#### [Brief]
The line containing "ఆగస్టు 15న పొలిటికల్ బాంబ్ పేలనుందా?" marks the end: copy exactly every line from the start of the records below up to and including it, leaving out pictures.

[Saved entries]
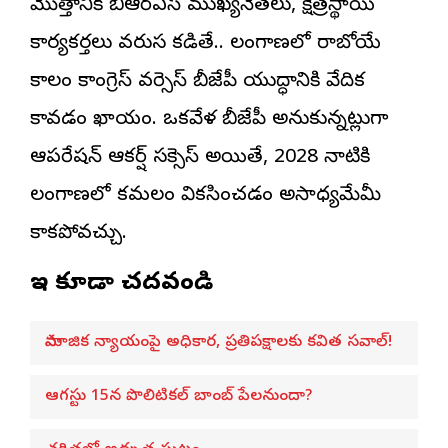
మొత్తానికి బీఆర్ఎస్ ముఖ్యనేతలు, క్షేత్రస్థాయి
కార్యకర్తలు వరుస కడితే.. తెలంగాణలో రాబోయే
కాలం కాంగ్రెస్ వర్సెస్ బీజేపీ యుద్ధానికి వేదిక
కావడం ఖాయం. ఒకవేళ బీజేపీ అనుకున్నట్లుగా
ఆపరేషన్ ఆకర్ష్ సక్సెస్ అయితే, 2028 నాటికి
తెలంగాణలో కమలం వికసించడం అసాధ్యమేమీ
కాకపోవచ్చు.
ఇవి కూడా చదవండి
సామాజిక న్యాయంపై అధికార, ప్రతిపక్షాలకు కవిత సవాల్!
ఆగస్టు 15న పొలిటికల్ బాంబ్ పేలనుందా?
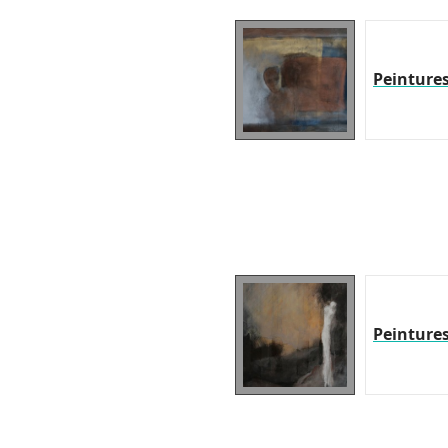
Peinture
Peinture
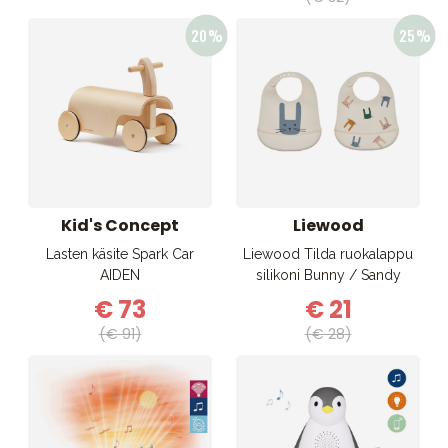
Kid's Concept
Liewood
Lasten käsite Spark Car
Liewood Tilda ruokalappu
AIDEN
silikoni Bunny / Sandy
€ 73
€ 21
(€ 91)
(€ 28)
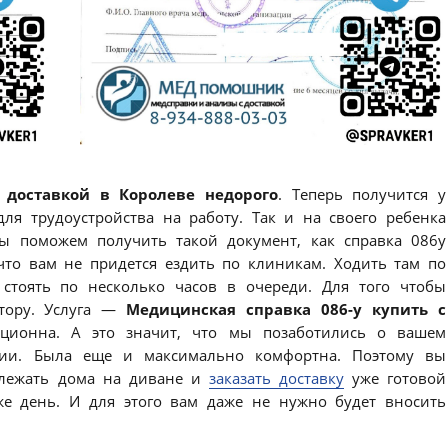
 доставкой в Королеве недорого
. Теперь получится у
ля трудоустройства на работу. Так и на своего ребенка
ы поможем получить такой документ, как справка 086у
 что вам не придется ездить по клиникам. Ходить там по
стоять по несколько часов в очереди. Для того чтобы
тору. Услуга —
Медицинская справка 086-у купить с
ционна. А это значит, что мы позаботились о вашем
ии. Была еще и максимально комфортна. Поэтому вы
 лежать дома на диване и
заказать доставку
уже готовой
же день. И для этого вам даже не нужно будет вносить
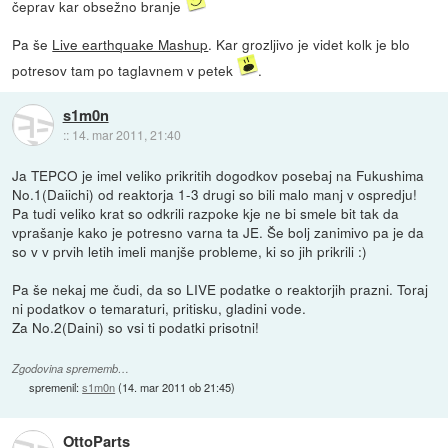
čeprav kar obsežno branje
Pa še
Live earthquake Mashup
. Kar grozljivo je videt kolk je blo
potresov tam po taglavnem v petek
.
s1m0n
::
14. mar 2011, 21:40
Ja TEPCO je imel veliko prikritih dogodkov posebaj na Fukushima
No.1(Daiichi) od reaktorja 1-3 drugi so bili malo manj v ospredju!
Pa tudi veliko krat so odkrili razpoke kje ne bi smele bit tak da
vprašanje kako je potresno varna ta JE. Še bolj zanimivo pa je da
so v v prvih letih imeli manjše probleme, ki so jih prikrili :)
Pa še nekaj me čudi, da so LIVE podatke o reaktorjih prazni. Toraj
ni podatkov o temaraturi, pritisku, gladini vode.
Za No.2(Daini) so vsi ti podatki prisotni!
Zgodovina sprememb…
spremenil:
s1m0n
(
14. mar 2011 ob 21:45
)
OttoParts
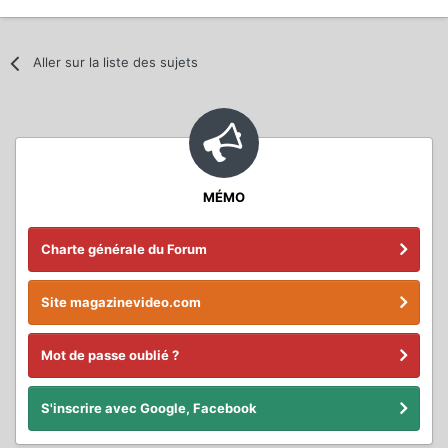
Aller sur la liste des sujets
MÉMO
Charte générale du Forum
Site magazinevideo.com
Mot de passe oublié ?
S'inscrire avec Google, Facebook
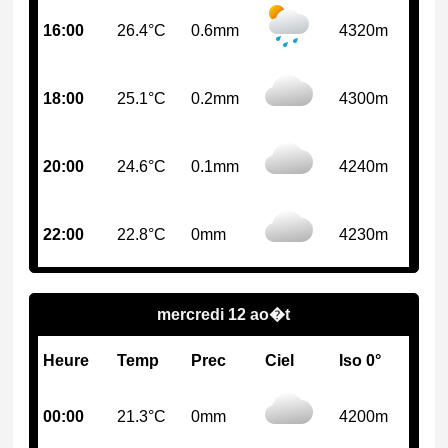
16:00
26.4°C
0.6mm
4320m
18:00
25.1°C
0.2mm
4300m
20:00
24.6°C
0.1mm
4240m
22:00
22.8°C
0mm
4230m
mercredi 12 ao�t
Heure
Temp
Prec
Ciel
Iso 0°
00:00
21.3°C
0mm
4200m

#### [Answer for this exercise]
మొత్తానికి బీఆర్ఎస్ ముఖ్యనేతలు, క్షేత్రస్థాయి
కార్యకర్తలు వరుస కడితే.. తెలంగాణలో రాబోయే
కాలం కాంగ్రెస్ వర్సెస్ బీజేపీ యుద్ధానికి వేదిక
కావడం ఖాయం. ఒకవేళ బీజేపీ అనుకున్నట్లుగా
ఆపరేషన్ ఆకర్ష్ సక్సెస్ అయితే, 2028 నాటికి
తెలంగాణలో కమలం వికసించడం అసాధ్యమేమీ
కాకపోవచ్చు.
ఇవి కూడా చదవండి
సామాజిక న్యాయంపై అధికార, ప్రతిపక్షాలకు కవిత సవాల్!
ఆగస్టు 15న పొలిటికల్ బాంబ్ పేలనుందా?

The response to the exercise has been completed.